The Human Genome Project, from one perspective, began in 1981 with the publication1 of the complete sequence of human mitochondrial DNA (mtDNA). The Cambridge reference sequence (CRS), as it is now designated, continues to be indispensable for studies of human evolution, population genetics and mitochondrial diseases. It has been recognized for some time, however, that the CRS differs at several sites from the mtDNA sequences obtained by other investigators2,3. These discrepancies may reflect either true errors in the original sequencing analysis or rare polymorphisms in the CRS mtDNA. A further complication is that the original mtDNA sequence was principally derived from a single individual of European descent, although it also contained some sequences from both HeLa and bovine mtDNA (ref. 1).
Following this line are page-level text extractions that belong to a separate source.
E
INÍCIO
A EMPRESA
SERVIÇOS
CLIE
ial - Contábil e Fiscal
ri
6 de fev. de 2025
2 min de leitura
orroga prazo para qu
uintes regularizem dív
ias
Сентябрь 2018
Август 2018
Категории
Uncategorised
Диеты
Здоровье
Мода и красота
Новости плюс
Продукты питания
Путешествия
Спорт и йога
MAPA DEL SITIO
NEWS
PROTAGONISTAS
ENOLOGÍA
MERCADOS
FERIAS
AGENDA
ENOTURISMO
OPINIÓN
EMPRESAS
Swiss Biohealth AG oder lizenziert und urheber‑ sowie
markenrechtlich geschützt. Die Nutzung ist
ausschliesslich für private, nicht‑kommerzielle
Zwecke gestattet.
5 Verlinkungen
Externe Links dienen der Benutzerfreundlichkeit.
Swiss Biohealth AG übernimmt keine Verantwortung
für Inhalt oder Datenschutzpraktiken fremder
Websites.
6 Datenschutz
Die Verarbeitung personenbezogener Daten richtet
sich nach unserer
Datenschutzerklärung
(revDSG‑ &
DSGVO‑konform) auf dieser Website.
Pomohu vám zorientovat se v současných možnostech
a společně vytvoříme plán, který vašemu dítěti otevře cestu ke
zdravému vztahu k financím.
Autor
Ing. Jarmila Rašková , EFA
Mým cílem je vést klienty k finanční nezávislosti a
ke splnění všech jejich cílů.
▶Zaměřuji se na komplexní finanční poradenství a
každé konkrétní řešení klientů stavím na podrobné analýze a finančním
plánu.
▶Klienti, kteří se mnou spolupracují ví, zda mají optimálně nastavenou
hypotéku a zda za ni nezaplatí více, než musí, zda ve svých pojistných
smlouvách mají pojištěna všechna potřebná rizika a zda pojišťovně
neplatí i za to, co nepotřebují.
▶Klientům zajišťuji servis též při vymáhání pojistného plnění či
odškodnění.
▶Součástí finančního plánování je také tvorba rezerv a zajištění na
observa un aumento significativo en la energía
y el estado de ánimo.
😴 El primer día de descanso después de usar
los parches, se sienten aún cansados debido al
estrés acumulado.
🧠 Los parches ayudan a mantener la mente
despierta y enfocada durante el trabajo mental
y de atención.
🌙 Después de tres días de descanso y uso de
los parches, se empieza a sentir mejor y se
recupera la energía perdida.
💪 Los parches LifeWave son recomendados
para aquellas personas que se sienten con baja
To resolve these uncertainties, we have completely resequenced the original placental mtDNA sample.

The results of the resequencing confirm that there are both errors and rare polymorphisms in the CRS (Table 1). There are 11 nucleotide positions at which the original sequence contains the incorrect nucleotide (all sequences here refer to that of the CRS mtDNA L-strand), one of which involves the CC doublet at positions 3,106 and 3,107 in the original sequence, which is actually a single cytosine residue. The other errors are mistakes in the identification of single base pairs and typically involve the incorrect assignment of a guanine residue. Errors at nt 14,272 and 14,365 result from the use of the bovine mtDNA sequence at ambiguous sites1. There are an additional seven nucleotide positions at which the original CRS is correct and which represent rare (or even private) polymorphic alleles. Six of these polymorphisms are single base pair substitutions, although one involves the simple repeat of cytosine residues at nt 311–315. The CRS has five residues in this repeat, whereas most other human mtDNAs have six.
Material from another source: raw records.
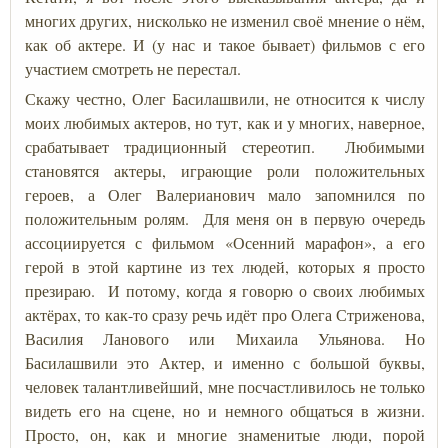
многих других, нисколько не изменил своё мнение о нём,
как об актере. И (у нас и такое бывает) фильмов с его
участием смотреть не перестал.
Скажу честно, Олег Басилашвили, не относится к числу
моих любимых актеров, но тут, как и у многих, наверное,
срабатывает традиционный стереотип. Любимыми
становятся актеры, играющие роли положительных
героев, а Олег Валерианович мало запомнился по
положительным ролям. Для меня он в первую очередь
ассоциируется с фильмом «Осенний марафон», а его
герой в этой картине из тех людей, которых я просто
презираю. И потому, когда я говорю о своих любимых
актёрах, то как-то сразу речь идёт про Олега Стриженова,
Василия Ланового или Михаила Ульянова. Но
Басилашвили это Актер, и именно с большой буквы,
человек талантливейший, мне посчастливилось не только
видеть его на сцене, но и немного общаться в жизни.
Просто, он, как и многие знаменитые люди, порой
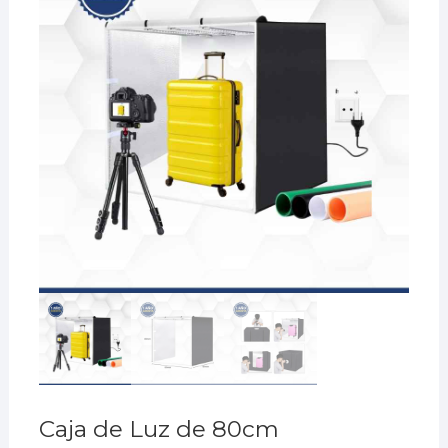
Caja de Luz de 80cm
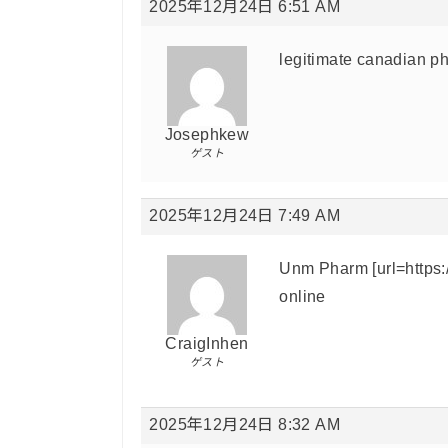
2025年12月24日 6:51 AM
legitimate canadian p
Josephkew
ゲスト
2025年12月24日 7:49 AM
Unm Pharm [url=https:
online
CraigInhen
ゲスト
2025年12月24日 8:32 AM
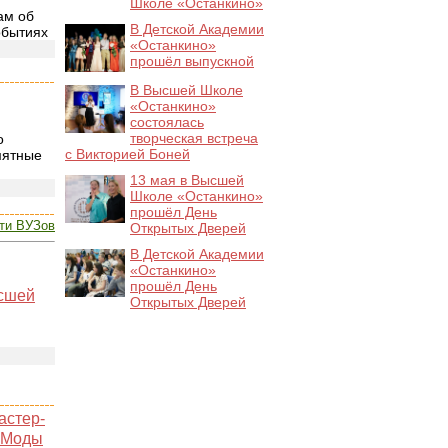
Школе «Останкино»
ам об
В Детской Академии
обытиях
«Останкино»
прошёл выпускной
В Высшей Школе
«Останкино»
состоялась
творческая встреча
о
с Викторией Боней
мятные
13 мая в Высшей
Школе «Останкино»
прошёл День
ти ВУЗов
Открытых Дверей
В Детской Академии
«Останкино»
прошёл День
ысшей
Открытых Дверей
астер-
и Моды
Table 1 Reanalysis of the Cambridge reference sequence

To determine which errors in the CRS resulted from the use of HeLa mtDNA sequence, we sequenced the HeLa mitochondrial genome in its entirety (data not shown). It is of African origin and divergent from the published CRS at a number of sites. The only error that we were able to explain using the HeLa sequence was that at nt 14,766 (T versus C, respectively).
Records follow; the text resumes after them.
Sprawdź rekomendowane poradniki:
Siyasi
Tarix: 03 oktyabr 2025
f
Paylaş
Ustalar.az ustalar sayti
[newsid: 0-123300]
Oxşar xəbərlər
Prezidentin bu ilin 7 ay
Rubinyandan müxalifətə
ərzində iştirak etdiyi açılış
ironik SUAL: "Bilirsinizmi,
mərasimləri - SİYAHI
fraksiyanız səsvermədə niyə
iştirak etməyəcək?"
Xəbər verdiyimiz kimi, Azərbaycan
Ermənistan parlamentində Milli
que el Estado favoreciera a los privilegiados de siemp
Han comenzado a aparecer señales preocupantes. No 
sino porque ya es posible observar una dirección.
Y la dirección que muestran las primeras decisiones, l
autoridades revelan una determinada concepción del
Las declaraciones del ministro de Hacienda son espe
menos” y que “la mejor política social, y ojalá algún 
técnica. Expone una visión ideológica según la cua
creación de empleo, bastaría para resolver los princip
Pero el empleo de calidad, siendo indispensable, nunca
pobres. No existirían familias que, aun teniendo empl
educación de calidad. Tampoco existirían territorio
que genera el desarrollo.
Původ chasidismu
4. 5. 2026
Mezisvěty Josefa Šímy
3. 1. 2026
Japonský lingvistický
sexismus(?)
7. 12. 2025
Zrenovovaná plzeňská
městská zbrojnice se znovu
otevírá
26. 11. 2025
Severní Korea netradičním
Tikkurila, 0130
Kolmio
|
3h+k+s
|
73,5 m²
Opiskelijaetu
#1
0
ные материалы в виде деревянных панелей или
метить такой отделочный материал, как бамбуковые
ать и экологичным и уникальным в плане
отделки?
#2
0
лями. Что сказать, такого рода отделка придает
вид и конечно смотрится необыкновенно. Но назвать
The revised CRS mtDNA belongs to European haplogroup H on the basis of the cytosine at nt 14,766 (instead of the thymine in the original CRS) and the cytosine at nt 7,028 (instead of a thymine4,5,6). The assignment of the revised CRS to haplogroup H is confirmed by the absence of any of the predicted restriction site changes that characterize the other European mtDNA haplogroups4,6.

If we include both the technical errors (8) and the errors (3) introduced by the assumption of the bovine and HeLa mtDNA sequences, the overall error frequency for the original CRS analysis was 0.07%, emphasizing the remarkable tour de force by Sanger and colleagues. Nevertheless, because of its widespread use, we recommend that the CRS for human mtDNA should be revised as follows: (i) the ten simple substitution errors should be corrected; (ii) the rare polymorphic alleles should be retained (that is, the revised CRS (RCRS) should be a true reference sequence and not a consensus sequence); and (iii) the original nucleotide numbering should be retained. The last suggestion represents a compromise between accuracy (correcting the numbering to account for the single C residue at nt 3,106 and 3,107) and consistency with the previous literature. We believe that renumbering all of the previously identified sequence changes beyond nt 3,106 would create an unacceptable level of confusion.